▸ DIRECTIONS FOR THIS TASK:
If a line in the data holds the string "сайта", list it.

▸ SOURCE DATA:
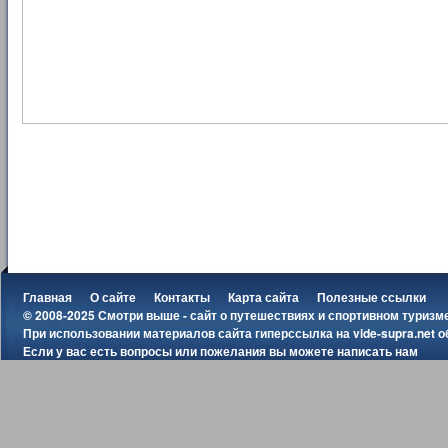
Главная
О сайте
Контакты
Карта сайта
Полезные ссылки
© 2008-2025 Смотри выше - сайт о путешествиях и спортивном туризм
При использовании материалов сайта гиперссылка на
vide-supra.net
о
Если у вас есть вопросы или пожелания вы можете
написать нам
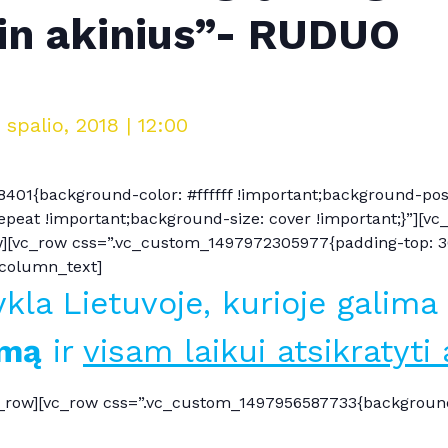
lin akinius”- RUDUO
 spalio, 2018 | 12:00
401{background-color: #ffffff !important;background-posi
epeat !important;background-size: cover !important;}”][
w][vc_row css=”.vc_custom_1497972305977{padding-top: 3
c_column_text]
ykla Lietuvoje, kurioje galima
imą
ir
visam laikui atsikratyti 
row][vc_row css=”.vc_custom_1497956587733{background-co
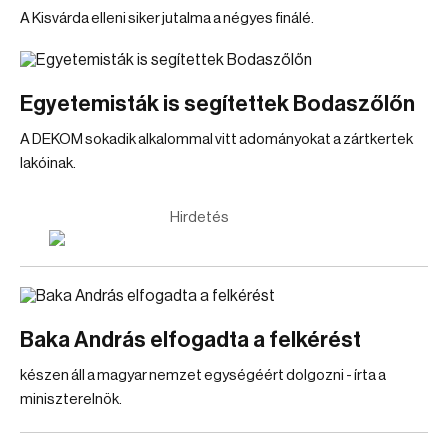
A Kisvárda elleni siker jutalma a négyes finálé.
Egyetemisták is segítettek Bodaszőlőn
A DEKOM sokadik alkalommal vitt adományokat a zártkertek
lakóinak.
Hirdetés
Baka András elfogadta a felkérést
készen áll a magyar nemzet egységéért dolgozni - írta a
miniszterelnök.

▸ OUTPUT OF THE EXERCISE:
Карта сайта
При использовании материалов сайта гиперссылка на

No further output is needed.